- Assigned task
Report every line of the listing below in which the string "提交次数" occurs.

- Records shown
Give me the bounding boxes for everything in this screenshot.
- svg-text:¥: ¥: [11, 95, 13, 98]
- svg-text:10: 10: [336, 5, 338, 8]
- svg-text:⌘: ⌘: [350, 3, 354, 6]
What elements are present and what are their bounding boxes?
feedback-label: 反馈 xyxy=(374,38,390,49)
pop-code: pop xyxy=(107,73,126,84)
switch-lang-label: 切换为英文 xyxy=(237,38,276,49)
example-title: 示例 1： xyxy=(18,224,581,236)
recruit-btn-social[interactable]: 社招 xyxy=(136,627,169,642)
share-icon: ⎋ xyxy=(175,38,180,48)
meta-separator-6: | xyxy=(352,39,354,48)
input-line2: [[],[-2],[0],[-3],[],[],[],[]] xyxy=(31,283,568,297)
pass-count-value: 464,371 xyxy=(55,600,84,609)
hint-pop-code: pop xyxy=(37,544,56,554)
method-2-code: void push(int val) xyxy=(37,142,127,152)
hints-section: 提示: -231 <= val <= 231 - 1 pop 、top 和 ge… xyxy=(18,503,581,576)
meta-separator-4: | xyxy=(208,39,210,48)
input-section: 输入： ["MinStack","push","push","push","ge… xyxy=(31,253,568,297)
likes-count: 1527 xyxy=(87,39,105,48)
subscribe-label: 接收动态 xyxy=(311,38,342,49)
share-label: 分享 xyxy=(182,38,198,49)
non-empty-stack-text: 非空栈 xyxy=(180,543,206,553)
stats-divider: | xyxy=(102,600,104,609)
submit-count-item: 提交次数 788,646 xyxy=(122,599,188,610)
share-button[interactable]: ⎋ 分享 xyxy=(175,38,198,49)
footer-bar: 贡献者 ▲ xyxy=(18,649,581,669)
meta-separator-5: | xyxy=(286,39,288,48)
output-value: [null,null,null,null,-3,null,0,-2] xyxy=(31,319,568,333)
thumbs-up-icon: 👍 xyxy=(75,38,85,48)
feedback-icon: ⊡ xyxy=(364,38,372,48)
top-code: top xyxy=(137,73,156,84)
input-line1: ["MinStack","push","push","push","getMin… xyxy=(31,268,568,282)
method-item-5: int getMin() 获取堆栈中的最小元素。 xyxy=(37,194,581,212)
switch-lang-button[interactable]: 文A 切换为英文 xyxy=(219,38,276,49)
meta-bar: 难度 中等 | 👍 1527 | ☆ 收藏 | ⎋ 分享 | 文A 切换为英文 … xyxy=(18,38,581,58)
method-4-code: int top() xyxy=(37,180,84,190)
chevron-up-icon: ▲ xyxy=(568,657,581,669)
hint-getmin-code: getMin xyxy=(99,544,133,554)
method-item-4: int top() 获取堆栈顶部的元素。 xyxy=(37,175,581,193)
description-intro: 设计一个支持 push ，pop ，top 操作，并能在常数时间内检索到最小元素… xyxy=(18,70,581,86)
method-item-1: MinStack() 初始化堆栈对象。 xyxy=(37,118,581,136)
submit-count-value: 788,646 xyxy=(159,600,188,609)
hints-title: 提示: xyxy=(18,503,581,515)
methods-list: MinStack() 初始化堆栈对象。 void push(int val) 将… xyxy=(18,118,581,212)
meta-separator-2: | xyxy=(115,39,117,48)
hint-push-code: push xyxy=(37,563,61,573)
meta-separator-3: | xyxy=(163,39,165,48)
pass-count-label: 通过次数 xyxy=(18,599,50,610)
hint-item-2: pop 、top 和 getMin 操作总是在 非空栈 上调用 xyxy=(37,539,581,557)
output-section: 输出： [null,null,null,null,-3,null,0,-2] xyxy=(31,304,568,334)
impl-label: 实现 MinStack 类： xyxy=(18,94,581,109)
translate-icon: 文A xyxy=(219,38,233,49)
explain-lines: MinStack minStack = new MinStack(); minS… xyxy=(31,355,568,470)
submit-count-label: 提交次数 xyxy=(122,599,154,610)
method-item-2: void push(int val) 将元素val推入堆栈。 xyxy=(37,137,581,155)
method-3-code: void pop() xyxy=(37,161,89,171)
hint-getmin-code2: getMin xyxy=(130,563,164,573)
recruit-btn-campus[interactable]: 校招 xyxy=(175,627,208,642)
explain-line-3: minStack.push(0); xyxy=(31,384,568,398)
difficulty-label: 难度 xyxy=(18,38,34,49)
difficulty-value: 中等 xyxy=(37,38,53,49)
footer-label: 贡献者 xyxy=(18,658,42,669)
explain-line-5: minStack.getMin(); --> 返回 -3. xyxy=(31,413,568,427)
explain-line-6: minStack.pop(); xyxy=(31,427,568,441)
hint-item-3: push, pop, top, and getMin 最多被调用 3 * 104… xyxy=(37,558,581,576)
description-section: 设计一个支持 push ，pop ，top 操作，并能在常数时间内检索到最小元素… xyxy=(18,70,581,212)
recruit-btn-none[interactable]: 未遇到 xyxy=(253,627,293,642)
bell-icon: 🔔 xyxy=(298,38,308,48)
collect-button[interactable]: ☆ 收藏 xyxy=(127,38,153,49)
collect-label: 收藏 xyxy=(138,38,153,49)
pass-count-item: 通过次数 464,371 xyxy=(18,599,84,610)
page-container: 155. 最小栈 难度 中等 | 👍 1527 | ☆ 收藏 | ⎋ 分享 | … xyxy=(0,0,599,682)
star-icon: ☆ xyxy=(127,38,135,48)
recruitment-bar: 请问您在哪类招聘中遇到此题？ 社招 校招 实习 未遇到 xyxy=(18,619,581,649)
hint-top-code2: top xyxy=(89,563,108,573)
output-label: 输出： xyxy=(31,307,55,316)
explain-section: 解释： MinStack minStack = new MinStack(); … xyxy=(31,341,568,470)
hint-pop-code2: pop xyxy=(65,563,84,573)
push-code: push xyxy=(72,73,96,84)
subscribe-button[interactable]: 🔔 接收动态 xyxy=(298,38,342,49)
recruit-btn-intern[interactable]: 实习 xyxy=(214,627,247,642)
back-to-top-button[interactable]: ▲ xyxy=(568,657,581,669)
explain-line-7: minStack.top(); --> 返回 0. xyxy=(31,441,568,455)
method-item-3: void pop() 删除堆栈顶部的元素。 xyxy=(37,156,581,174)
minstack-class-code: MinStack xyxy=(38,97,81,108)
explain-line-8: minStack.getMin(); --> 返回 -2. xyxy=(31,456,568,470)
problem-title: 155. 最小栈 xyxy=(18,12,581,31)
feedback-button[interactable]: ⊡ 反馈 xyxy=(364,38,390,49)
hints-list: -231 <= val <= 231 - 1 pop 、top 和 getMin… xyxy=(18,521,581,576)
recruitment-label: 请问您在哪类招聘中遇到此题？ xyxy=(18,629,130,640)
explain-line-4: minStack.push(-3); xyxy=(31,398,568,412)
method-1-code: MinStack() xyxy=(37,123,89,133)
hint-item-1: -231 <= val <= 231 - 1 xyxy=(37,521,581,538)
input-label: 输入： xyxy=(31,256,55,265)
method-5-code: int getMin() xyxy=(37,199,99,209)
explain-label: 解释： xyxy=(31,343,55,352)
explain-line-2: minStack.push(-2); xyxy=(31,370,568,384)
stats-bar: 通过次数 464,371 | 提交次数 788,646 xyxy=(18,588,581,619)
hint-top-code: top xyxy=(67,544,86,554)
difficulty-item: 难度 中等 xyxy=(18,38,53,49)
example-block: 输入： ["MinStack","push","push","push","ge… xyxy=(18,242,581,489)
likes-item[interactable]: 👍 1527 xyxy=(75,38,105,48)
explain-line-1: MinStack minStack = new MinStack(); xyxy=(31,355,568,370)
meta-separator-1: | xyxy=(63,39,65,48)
* * *
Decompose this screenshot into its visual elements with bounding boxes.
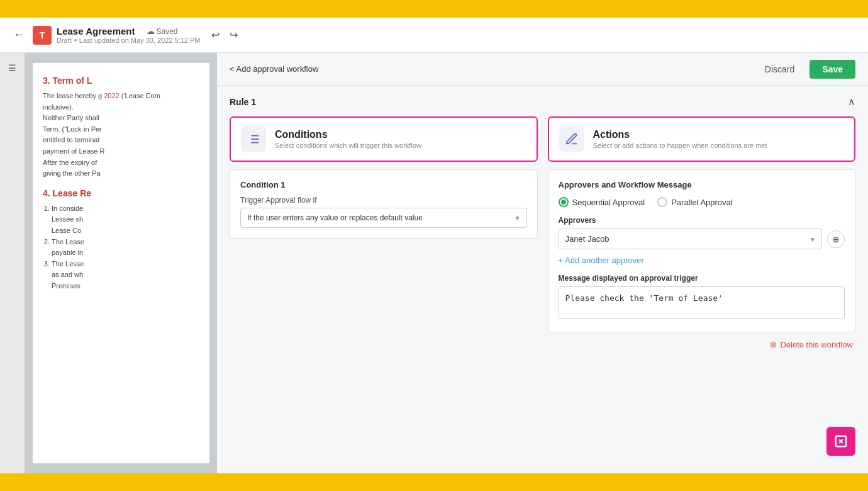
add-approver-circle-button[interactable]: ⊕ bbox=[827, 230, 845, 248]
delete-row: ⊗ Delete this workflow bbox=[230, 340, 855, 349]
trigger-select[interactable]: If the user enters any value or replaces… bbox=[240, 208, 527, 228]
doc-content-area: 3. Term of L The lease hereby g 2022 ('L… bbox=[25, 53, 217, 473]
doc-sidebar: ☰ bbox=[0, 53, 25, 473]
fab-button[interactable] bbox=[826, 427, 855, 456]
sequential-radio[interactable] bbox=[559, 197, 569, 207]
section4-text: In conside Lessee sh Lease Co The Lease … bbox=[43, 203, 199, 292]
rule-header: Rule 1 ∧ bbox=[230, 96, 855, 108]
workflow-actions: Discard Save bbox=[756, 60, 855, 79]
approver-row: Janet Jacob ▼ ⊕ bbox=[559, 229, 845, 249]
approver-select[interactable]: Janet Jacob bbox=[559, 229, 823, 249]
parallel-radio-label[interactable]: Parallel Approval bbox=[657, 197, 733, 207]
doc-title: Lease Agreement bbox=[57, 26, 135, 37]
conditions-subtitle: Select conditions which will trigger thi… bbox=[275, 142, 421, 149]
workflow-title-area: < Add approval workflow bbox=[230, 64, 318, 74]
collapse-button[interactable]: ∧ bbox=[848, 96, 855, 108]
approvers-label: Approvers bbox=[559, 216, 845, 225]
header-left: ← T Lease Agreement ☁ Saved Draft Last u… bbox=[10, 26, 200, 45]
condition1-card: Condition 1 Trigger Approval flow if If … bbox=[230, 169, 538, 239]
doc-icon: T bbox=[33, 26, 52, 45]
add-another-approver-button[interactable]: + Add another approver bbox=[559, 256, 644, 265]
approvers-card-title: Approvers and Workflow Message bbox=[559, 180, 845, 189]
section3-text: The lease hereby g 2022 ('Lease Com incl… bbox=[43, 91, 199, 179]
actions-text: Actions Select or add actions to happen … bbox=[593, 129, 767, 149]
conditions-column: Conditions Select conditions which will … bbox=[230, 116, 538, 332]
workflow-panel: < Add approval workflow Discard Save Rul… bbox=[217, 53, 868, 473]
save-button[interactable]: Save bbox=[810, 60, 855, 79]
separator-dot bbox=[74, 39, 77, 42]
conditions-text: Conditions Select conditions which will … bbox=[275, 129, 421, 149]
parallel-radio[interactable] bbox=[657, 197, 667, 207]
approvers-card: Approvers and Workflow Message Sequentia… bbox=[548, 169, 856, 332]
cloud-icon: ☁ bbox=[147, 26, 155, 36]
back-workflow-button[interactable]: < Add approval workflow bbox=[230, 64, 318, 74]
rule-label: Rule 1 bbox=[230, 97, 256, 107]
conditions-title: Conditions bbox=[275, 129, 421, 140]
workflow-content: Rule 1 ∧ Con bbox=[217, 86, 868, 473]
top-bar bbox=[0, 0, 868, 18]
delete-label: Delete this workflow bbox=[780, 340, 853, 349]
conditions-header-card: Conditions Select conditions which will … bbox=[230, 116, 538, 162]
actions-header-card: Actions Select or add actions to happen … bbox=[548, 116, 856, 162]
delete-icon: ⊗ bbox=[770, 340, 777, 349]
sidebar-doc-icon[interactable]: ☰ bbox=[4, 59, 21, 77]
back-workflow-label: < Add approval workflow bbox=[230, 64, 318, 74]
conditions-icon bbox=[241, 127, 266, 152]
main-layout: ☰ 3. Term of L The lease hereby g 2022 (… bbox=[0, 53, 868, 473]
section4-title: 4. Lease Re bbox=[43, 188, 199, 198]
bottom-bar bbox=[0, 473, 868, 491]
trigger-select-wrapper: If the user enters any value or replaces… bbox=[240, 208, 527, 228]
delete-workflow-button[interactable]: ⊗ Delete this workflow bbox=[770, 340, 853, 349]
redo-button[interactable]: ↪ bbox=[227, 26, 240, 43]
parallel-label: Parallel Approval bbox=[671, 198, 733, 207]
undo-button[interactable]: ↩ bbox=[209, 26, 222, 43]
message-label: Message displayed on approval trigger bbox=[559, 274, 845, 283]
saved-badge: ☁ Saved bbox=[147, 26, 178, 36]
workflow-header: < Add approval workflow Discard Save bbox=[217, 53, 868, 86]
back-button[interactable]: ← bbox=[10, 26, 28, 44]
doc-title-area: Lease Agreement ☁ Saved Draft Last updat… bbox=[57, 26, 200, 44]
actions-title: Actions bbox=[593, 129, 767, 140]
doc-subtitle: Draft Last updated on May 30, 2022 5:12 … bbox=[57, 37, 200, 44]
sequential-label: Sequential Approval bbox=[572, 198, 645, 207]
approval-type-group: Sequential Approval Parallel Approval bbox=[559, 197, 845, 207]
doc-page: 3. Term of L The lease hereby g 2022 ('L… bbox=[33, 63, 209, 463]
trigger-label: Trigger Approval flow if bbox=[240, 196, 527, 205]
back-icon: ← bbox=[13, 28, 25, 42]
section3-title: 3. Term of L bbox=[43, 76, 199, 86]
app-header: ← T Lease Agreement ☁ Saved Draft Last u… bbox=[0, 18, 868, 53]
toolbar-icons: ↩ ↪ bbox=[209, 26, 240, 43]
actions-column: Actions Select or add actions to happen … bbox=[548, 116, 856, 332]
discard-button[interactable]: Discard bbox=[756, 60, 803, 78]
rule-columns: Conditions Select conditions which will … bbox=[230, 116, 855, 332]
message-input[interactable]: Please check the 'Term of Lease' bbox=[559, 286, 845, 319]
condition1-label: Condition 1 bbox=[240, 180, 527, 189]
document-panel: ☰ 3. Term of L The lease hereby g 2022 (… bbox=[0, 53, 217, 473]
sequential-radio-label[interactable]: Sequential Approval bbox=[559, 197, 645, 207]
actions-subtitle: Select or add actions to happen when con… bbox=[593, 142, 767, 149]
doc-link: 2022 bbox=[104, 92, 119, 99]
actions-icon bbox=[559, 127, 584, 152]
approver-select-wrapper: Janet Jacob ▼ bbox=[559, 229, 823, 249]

- Output of the exercise
submit-count-item: 提交次数 788,646 xyxy=(122,599,188,610)
submit-count-label: 提交次数 xyxy=(122,599,154,610)
stats-bar: 通过次数 464,371 | 提交次数 788,646 xyxy=(18,588,581,619)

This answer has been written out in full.